O grupo de investigação da UCIBIO, na Faculdade de Ciências Tecnologia da Universidade Nova de Lisboa (FCT-NOVA), liderado por Cecília Roque, demonstrou que "a gelatina pode ser mais do que um alimento", num estudo publicado hoje na revista científica Materials Today Bio.
Um comunicado da FCT-NOVA explica que, "no olfato, os compostos voláteis, que compõem os odores, ligam-se a proteínas olfativas presentes no nariz. Estas ligações resultam em sinais elétricos que são enviados para o cérebro, onde ocorre um reconhecimento de padrões e a consequente identificação do odor" e adianta que "o nariz eletrónico é um dispositivo que deteta gases imitando o sentido do olfato e espelhando a orquestra biológica de proteínas olfativas e os processos de computação cerebral usados no reconhecimento de odores, através da combinação de sensores químicos com inteligência artificial".
Os narizes eletrónicos convencionais "usam materiais metálicos semicondutores e polímeros sintéticos para a deteção química, estando associados a uma baixa seletividade e a uma elevada pegada de carbono", mas o grupo de investigação liderado por Cecília Roque introduziu o conceito de "géis formados por uma combinação de gelatina com cristais líquidos", como os existentes nos ecrãs LCD dos televisores e telemóveis, resultando num "material ótico que é ativado por estímulos externos como odores".
"Ao criar um classificador automático de odores, baseado em algoritmos de inteligência artificial, o estudo publicado mostra que estes géis conseguem distinguir compostos voláteis com estruturas muito semelhantes, como a acetona e o etanol", explicam os investigadores citados no comunicado.
"Os cristais líquidos estão ordenados nos géis. Na presença de compostos voláteis essa organização é alterada, produzindo sinais óticos típicos de cada odor, tal como uma impressão digital", explica no comunicado Carina Esteves, uma das principais autoras do estudo.

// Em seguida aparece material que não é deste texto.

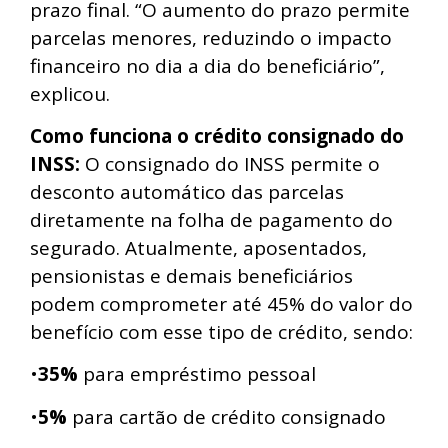
prazo final. “O aumento do prazo permite
parcelas menores, reduzindo o impacto
financeiro no dia a dia do beneficiário”,
explicou.
Como funciona o crédito consignado do
INSS:
O consignado do INSS permite o
desconto automático das parcelas
diretamente na folha de pagamento do
segurado. Atualmente, aposentados,
pensionistas e demais beneficiários
podem comprometer até 45% do valor do
benefício com esse tipo de crédito, sendo:
•
35%
para empréstimo pessoal
•
5%
para cartão de crédito consignado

Gonçalo Santos, outro dos principais autores, acrescenta que "para aplicar algoritmos de inteligência artificial a estas impressões digitais de odores e construir um classificador automático, foi preciso primeiro de ensinar o nariz eletrónico a reconhecer os sinais de cada odor. Assim, quando o sistema é exposto a uma amostra desconhecida, consegue identificar com bastante precisão qual é o odor".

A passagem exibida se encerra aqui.